━━━━━ Excerpted records ━━━━━
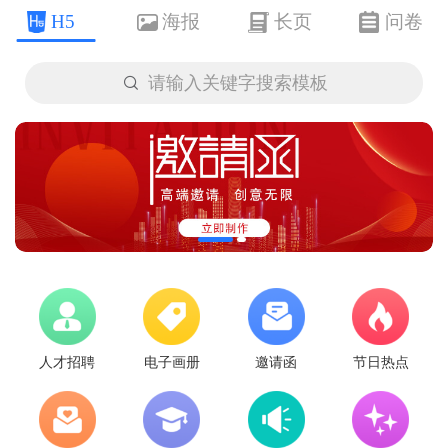
H5
海报
长页
问卷

请输入关键字搜索模板
人才招聘
电子画册
邀请函
节日热点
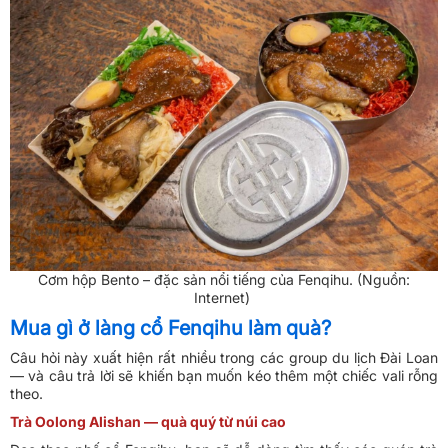
Cơm hộp Bento – đặc sản nổi tiếng của Fenqihu. (Nguồn:
Internet)
Mua gì ở làng cổ Fenqihu làm quà?
Câu hỏi này xuất hiện rất nhiều trong các group du lịch Đài Loan
— và câu trả lời sẽ khiến bạn muốn kéo thêm một chiếc vali rỗng
theo.
Trà Oolong Alishan — quà quý từ núi cao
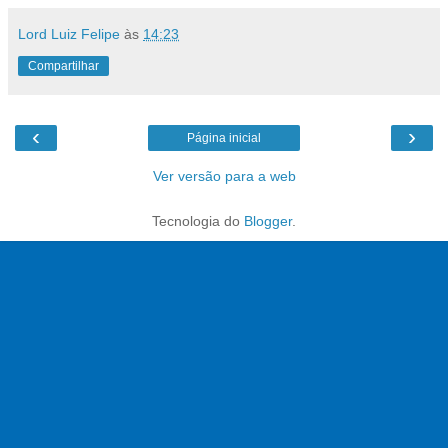
Lord Luiz Felipe
às
14:23
Compartilhar
‹
›
Página inicial
Ver versão para a web
Tecnologia do
Blogger
.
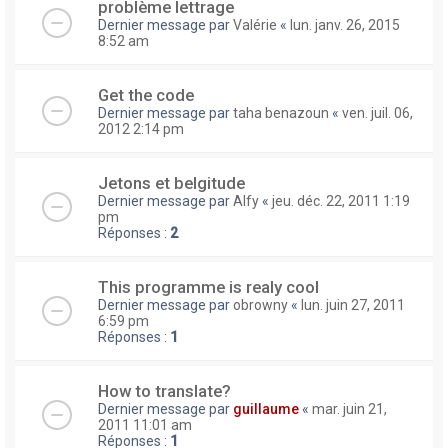
problème lettrage
Dernier message par
Valérie
«
lun. janv. 26, 2015
8:52 am
Get the code
Dernier message par
taha benazoun
«
ven. juil. 06,
2012 2:14 pm
Jetons et belgitude
Dernier message par
Alfy
«
jeu. déc. 22, 2011 1:19
pm
Réponses :
2
This programme is realy cool
Dernier message par
obrowny
«
lun. juin 27, 2011
6:59 pm
Réponses :
1
How to translate?
Dernier message par
guillaume
«
mar. juin 21,
2011 11:01 am
Réponses :
1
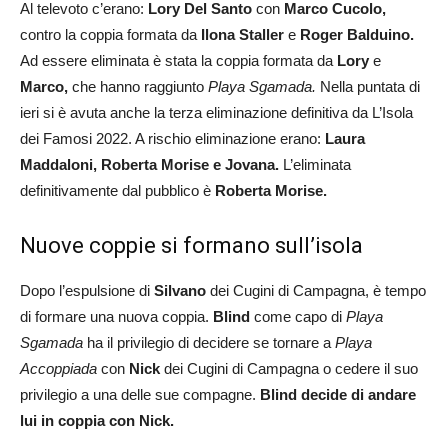
Al televoto c’erano:
Lory Del Santo
con
Marco Cucolo,
contro
la
coppia formata da
Ilona Staller
e
Roger Balduino.
Ad essere eliminata è stata la coppia formata da
Lory
e
Marco,
che hanno raggiunto
Playa Sgamada.
Nella puntata di
ieri si è avuta anche la terza eliminazione definitiva da L’Isola
dei Famosi 2022. A rischio eliminazione erano:
Laura
Maddaloni, Roberta Morise e Jovana.
L’eliminata
definitivamente dal pubblico è
Roberta Morise.
Nuove coppie si formano sull’isola
Dopo l’espulsione di
Silvano
dei Cugini di Campagna, è tempo
di formare una nuova coppia.
Blind
come capo di
Playa
Sgamada
ha il privilegio di decidere se tornare a
Playa
Accoppiada
con
Nick
dei Cugini di Campagna o cedere il suo
privilegio a una delle sue compagne.
Blind decide di andare
lui in coppia con Nick.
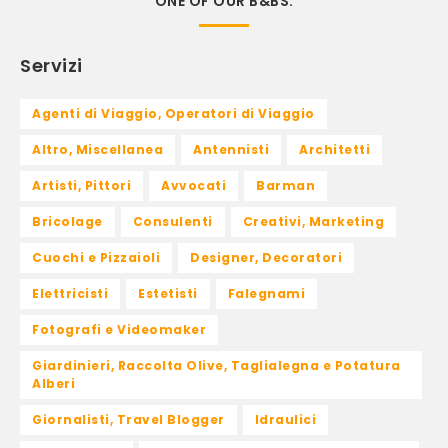
ONE OF OUR B&BS.
Servizi
Agenti di Viaggio, Operatori di Viaggio
Altro, Miscellanea
Antennisti
Architetti
Artisti, Pittori
Avvocati
Barman
Bricolage
Consulenti
Creativi, Marketing
Cuochi e Pizzaioli
Designer, Decoratori
Elettricisti
Estetisti
Falegnami
Fotografi e Videomaker
Giardinieri, Raccolta Olive, Taglialegna e Potatura
Alberi
Giornalisti, Travel Blogger
Idraulici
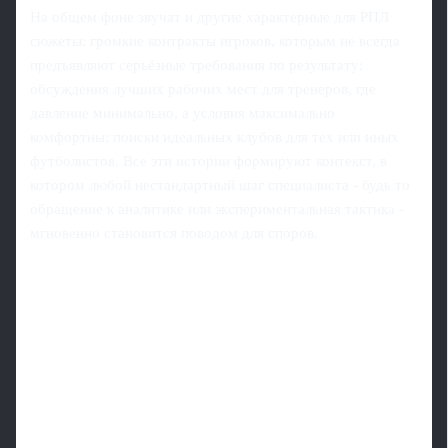
На общем фоне звучат и другие характерные для РПЛ
сюжеты: громкие контракты игроков, которым не всегда
предъявляют серьёзные требования по результату;
обсуждения лучших рабочих мест для тренеров, где
давление минимально, а условия максимально
комфортны; поиски идеальных клубов для тех или иных
футболистов. Все эти истории формируют контекст, в
котором любой нестандартный шаг специалиста - будь то
обращение к аналитике или экспериментальная тактика -
мгновенно становится поводом для споров.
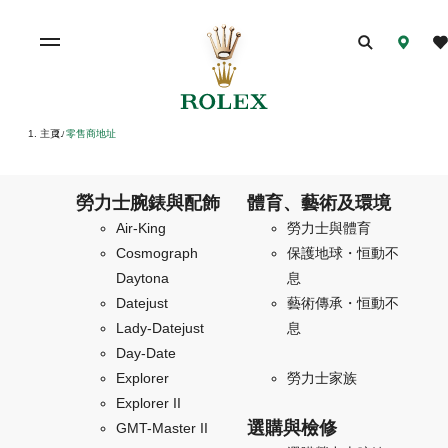
主頁
零售商地址
/
勞力士腕錶與配飾
體育、藝術及環境
Air-King
勞力士與體育
Cosmograph
保護地球・恒動不
Daytona
息
Datejust
藝術傳承・恒動不
Lady-Datejust
息
Day-Date
Explorer
勞力士家族
Explorer II
選購與檢修
GMT-Master II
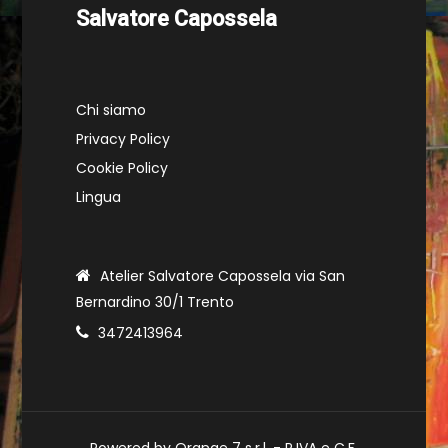
Salvatore Capossela
Chi siamo
Privacy Policy
Cookie Policy
Lingua
Atelier Salvatore Capossela via San
Bernardino 30/1 Trento
3472413964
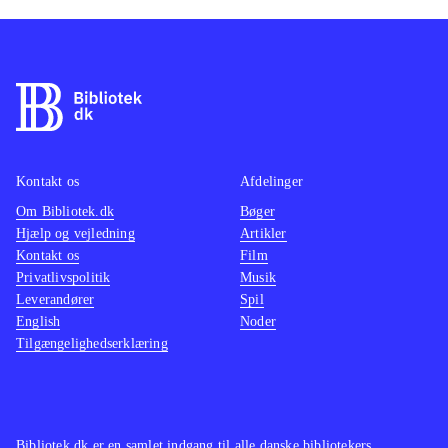
Kontakt os
Afdelinger
Om Bibliotek.dk
Bøger
Hjælp og vejledning
Artikler
Kontakt os
Film
Privatlivspolitik
Musik
Leverandører
Spil
English
Noder
Tilgængelighedserklæring
Bibliotek.dk er en samlet indgang til alle danske bibliotekers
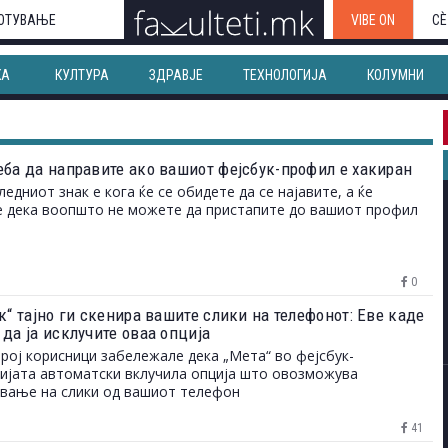
ОТУВАЊЕ
VIBE ON
СЀ
КА
КУЛТУРА
ЗДРАВЈЕ
ТЕХНОЛОГИЈА
КОЛУМНИ
еба да направите ако вашиот фејсбук-профил е хакиран
ледниот знак е кога ќе се обидете да се најавите, а ќе
 дека воопшто не можете да пристапите до вашиот профил
0
к“ тајно ги скенира вашите слики на телефонот: Еве каде
да ја исклучите оваа опција
рој корисници забележале дека „Мета“ во фејсбук-
ијата автоматски вклучила опција што овозможува
вање на слики од вашиот телефон
41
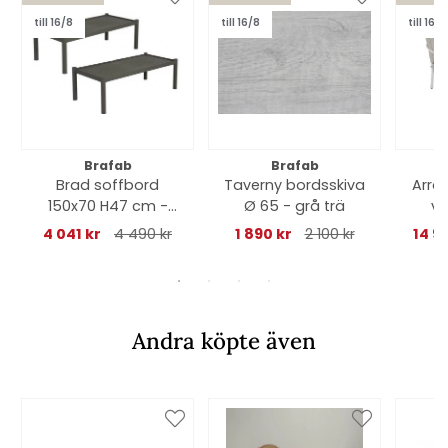
till 16/8
till 16/8
till 16/8
Brafab
Brafab
Brad soffbord
Taverny bordsskiva
Arras
150x70 H47 cm -
Ø 65 - grå trä
vi
flera färger
4 041 kr
4 490 kr
1 890 kr
2 100 kr
14 9
Andra köpte även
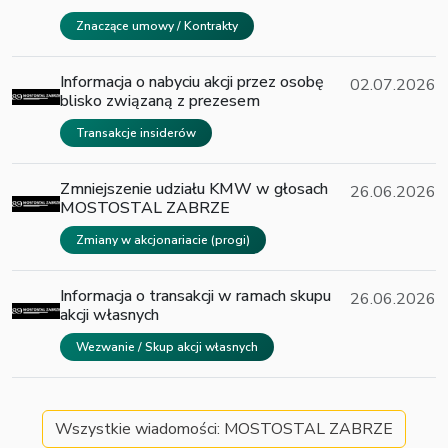
Znaczące umowy / Kontrakty
Informacja o nabyciu akcji przez osobę
02.07.2026
blisko związaną z prezesem
Transakcje insiderów
Zmniejszenie udziału KMW w głosach
26.06.2026
MOSTOSTAL ZABRZE
Zmiany w akcjonariacie (progi)
Informacja o transakcji w ramach skupu
26.06.2026
akcji własnych
Wezwanie / Skup akcji własnych
Wszystkie wiadomości: MOSTOSTAL ZABRZE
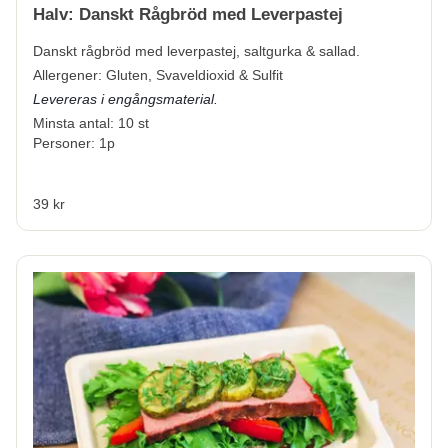
Halv: Danskt Rågbröd med Leverpastej
Danskt rågbröd med leverpastej, saltgurka & sallad.
Allergener:
Gluten, Svaveldioxid & Sulfit
Levereras i engångsmaterial.
Minsta antal: 10 st
Personer: 1p
39 kr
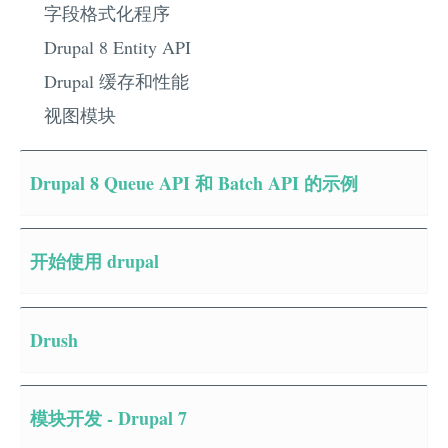
字段格式化程序
Drupal 8 Entity API
Drupal 缓存和性能
视图模块
Drupal 8 Queue API 和 Batch API 的示例
开始使用 drupal
Drush
模块开发 - Drupal 7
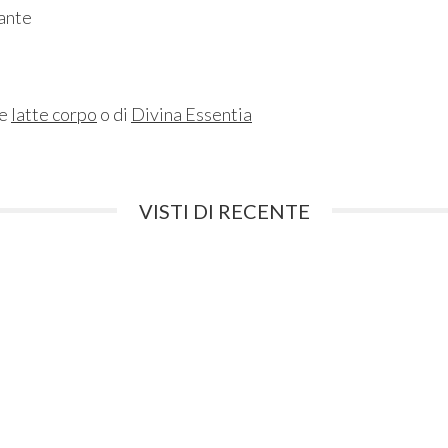
zante
ne
latte corpo
o di
Divina Essentia
VISTI DI RECENTE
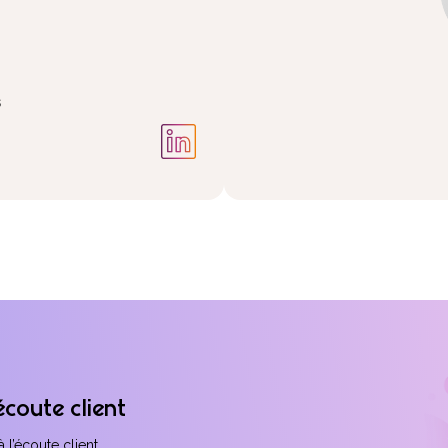
s
écoute client
l’écoute client.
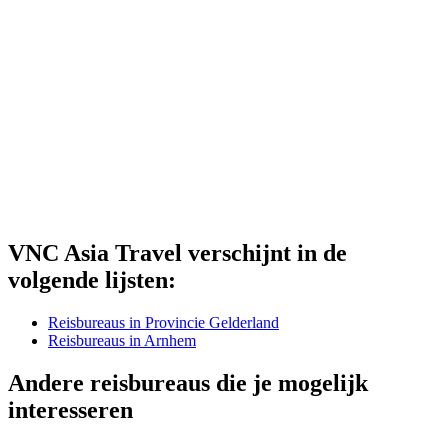
VNC Asia Travel verschijnt in de
volgende lijsten:
Reisbureaus in Provincie Gelderland
Reisbureaus in Arnhem
Andere reisbureaus die je mogelijk
interesseren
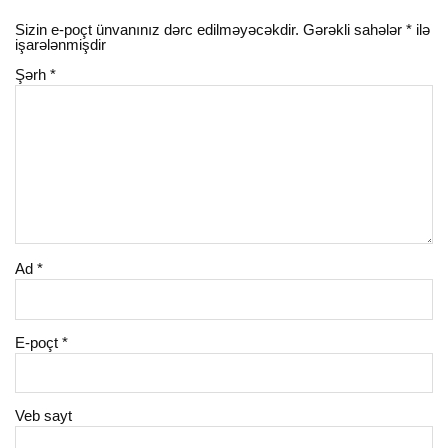
Sizin e-poçt ünvanınız dərc edilməyəcəkdir.
Gərəkli sahələr
*
ilə
işarələnmişdir
Şərh
*
Ad
*
E-poçt
*
Veb sayt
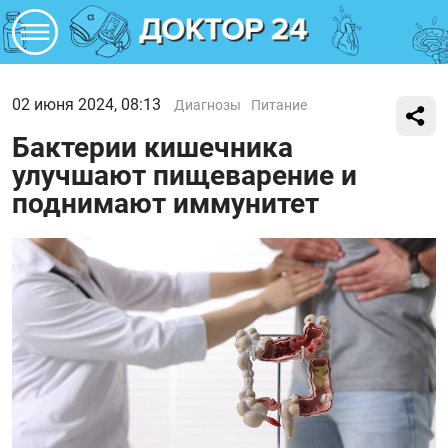
02 июня 2024, 08:13
Диагнозы
Питание
Бактерии кишечника
улучшают пищеварение и
поднимают иммунитет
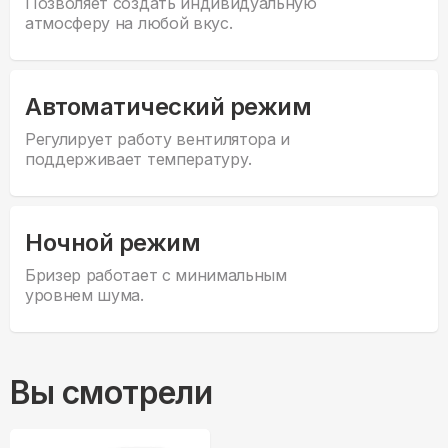
Позволяет создать индивидуальную
атмосферу на любой вкус.
Автоматический режим
Регулирует работу вентилятора и
поддерживает температуру.
Ночной режим
Бризер работает с минимальным
уровнем шума.
Вы смотрели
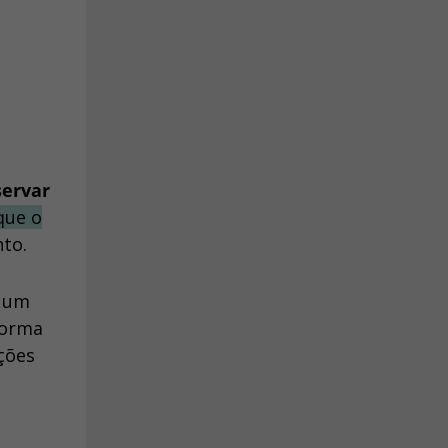
servar
que o
to.
e um
forma
ções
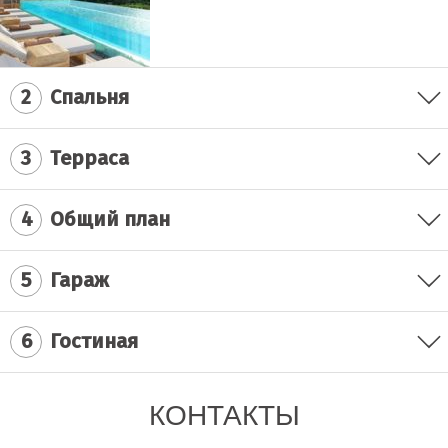
2
Спальня
3
Терраса
4
Общий план
5
Гараж
6
Гостиная
КОНТАКТЫ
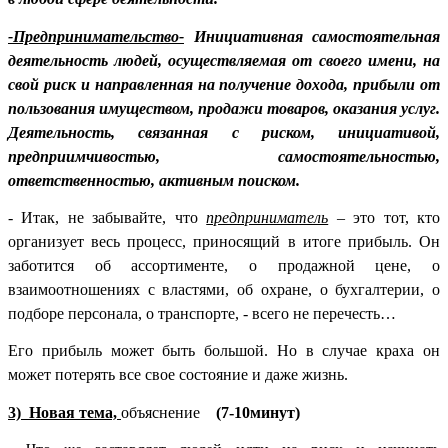
-Предпринимательство-
Инициативная самостоятельная
деятельность людей, осуществляемая от своего имени, на
свой риск и направленная на получение дохода, прибыли от
пользования имуществом, продажи товаров, оказания услуг.
Деятельность, связанная с риском, инициативой,
предприимчивостью, самостоятельностью,
ответственностью, активным поиском.
- Итак, не забывайте, что
предприниматель
– это тот, кто
организует весь процесс, приносящий в итоге прибыль. Он
заботится об ассортименте, о продажной цене, о
взаимоотношениях с властями, об охране, о бухгалтерии, о
подборе персонала, о транспорте, - всего не перечесть…
Его прибыль может быть большой. Но в случае краха он
может потерять все свое состояние и даже жизнь.
3) Новая тема,
объяснение
(7-10минут)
━━━━━
● Task objective
Only these are to be transcribed: the line with "организует весь процесс, приносящий" and every line after it through the last line of the entries, each exactly.

● Task solution
организует весь процесс, приносящий в итоге прибыль. Он
заботится об ассортименте, о продажной цене, о
взаимоотношениях с властями, об охране, о бухгалтерии, о
подборе персонала, о транспорте, - всего не перечесть…
Его прибыль может быть большой. Но в случае краха он
может потерять все свое состояние и даже жизнь.
3) Новая тема,
объяснение
(7-10минут)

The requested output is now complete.